Le Marathon de La Loire

Après un long hiver et une grosse période de fatigue intense en janvier me voici lancé dans la saison de Cross puis dans la préparation Marathon... J'ai choisi le marathon de La Loire pour sa proximité avec la Vendée (1h40 de route depuis la Roche sur Yon), et parce qu'il arrive tôt dans la saison. L'objectif étant d'avoir le temps de récupérer jusqu'à l'IronMan de Vichy le 27 août prochain.

 

Nous arrivons sur place la veille, ce qui permet de récupérer le dossard sereinement, et de repérer les lieux pour le lendemain. En allant à notre Gîte où nous allons passer le week-end, nous empruntons une dizaine de kilomètres du parcours du marathon, entre Saumur et Les Rosiers sur Loire. Cette route au bord de la Loire est très plate, et composée de grandes lignes droites... La soirée fut calme, un coup de fil à Michel qui me prodigue ses derniers conseils.

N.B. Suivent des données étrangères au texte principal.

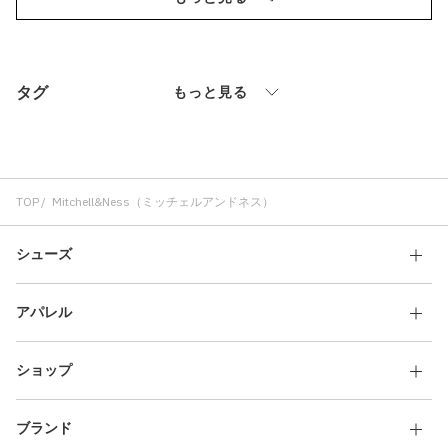
タグ
もっと見る
TOP
Mitchell&Ness（ミッチェルアンドネス）
シューズ
アパレル
ショップ
ブランド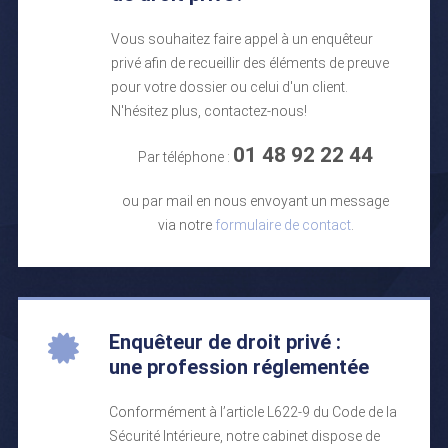
Vous souhaitez faire appel à un enquêteur
privé afin de recueillir des éléments de preuve
pour votre dossier ou celui d'un client.
N'hésitez plus, contactez-nous!
01 48 92 22 44
Par téléphone :
ou par mail en nous envoyant un message
via notre
formulaire de contact
.
Enquêteur de droit privé :
une profession réglementée
Conformément à l’article L622-9 du Code de la
Sécurité Intérieure, notre cabinet dispose de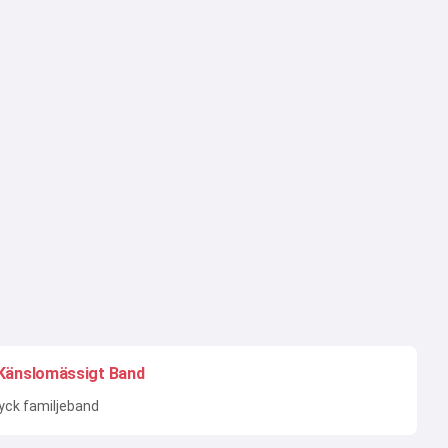
Känslomässigt Band
yck familjeband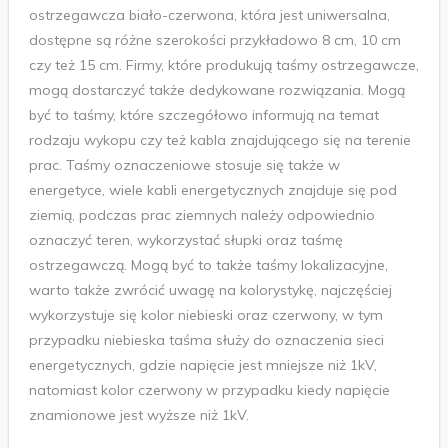
ostrzegawcza biało-czerwona, która jest uniwersalna,
dostępne są różne szerokości przykładowo 8 cm, 10 cm
czy też 15 cm. Firmy, które produkują taśmy ostrzegawcze,
mogą dostarczyć także dedykowane rozwiązania. Mogą
być to taśmy, które szczegółowo informują na temat
rodzaju wykopu czy też kabla znajdującego się na terenie
prac. Taśmy oznaczeniowe stosuje się także w
energetyce, wiele kabli energetycznych znajduje się pod
ziemią, podczas prac ziemnych należy odpowiednio
oznaczyć teren, wykorzystać słupki oraz taśmę
ostrzegawczą. Mogą być to także taśmy lokalizacyjne,
warto także zwrócić uwagę na kolorystykę, najczęściej
wykorzystuje się kolor niebieski oraz czerwony, w tym
przypadku niebieska taśma służy do oznaczenia sieci
energetycznych, gdzie napięcie jest mniejsze niż 1kV,
natomiast kolor czerwony w przypadku kiedy napięcie
znamionowe jest wyższe niż 1kV.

Le lendemain nous assurons et nous partons du Gîte pour être sur place 1h avant le départ, nous ne savons pas si nous allons trouver de la place facilement. Finalement aucun soucis pour se garer, toute la petite famille va attendre une bonne 1/2h dans la voiture, avant de se diriger vers le départ. Je laisse mes vêtements chauds à Elodie. Direction mon sas où nous sommes peu nombreux dans les -3h. Je me dis que je vais rapidement me retrouver seul...

 

Chauchau met l'ambiance au micro, le maire de Saumur appuie sur la gâchette. C'est parti! Les premiers kilomètres, nous zigzaguons dans la ville, certains sont partis très vite et je double déjà, calé à mon rythme. J'aperçois Élodie et Léo qui m'encouragent au bord d'un giratoire, un sourire et un petit signe de la main; je sais que je ne suis pas prêt de les revoir, pas avant le 35ème au moins...

 

Le premier ravitaillement arrive, 5km de fait dans les temps. Je me retrouve rapidement dans un petit groupe, dont la première féminine. Elle a son ravitaillement perso, elle m'en propose, sympa! Mais je refuse avec le sourire. À la sortie de Saumur nous entrons dans un chemin de halage qui longe la Loire, c'est chouette. Celui-ci va durer quelques kilomètres, quasiment jusqu'au 10ème kilomètre synonyme de nouveau ravitaillement. Là je prends un gel et de l'eau. Sinon j'ai emporté deux flasques de 237ml me permettant de boire une gorgée de boisson de l'effort toutes les 10min. Ma montre est programmée pour sonner et me rappeler qu'il faut boire régulièrement. Le plan nutrition est simple, une gorgée toutes les 10min et un gel tous les 10km, ce qui tombe bien nous avons un ravito tous les 5km...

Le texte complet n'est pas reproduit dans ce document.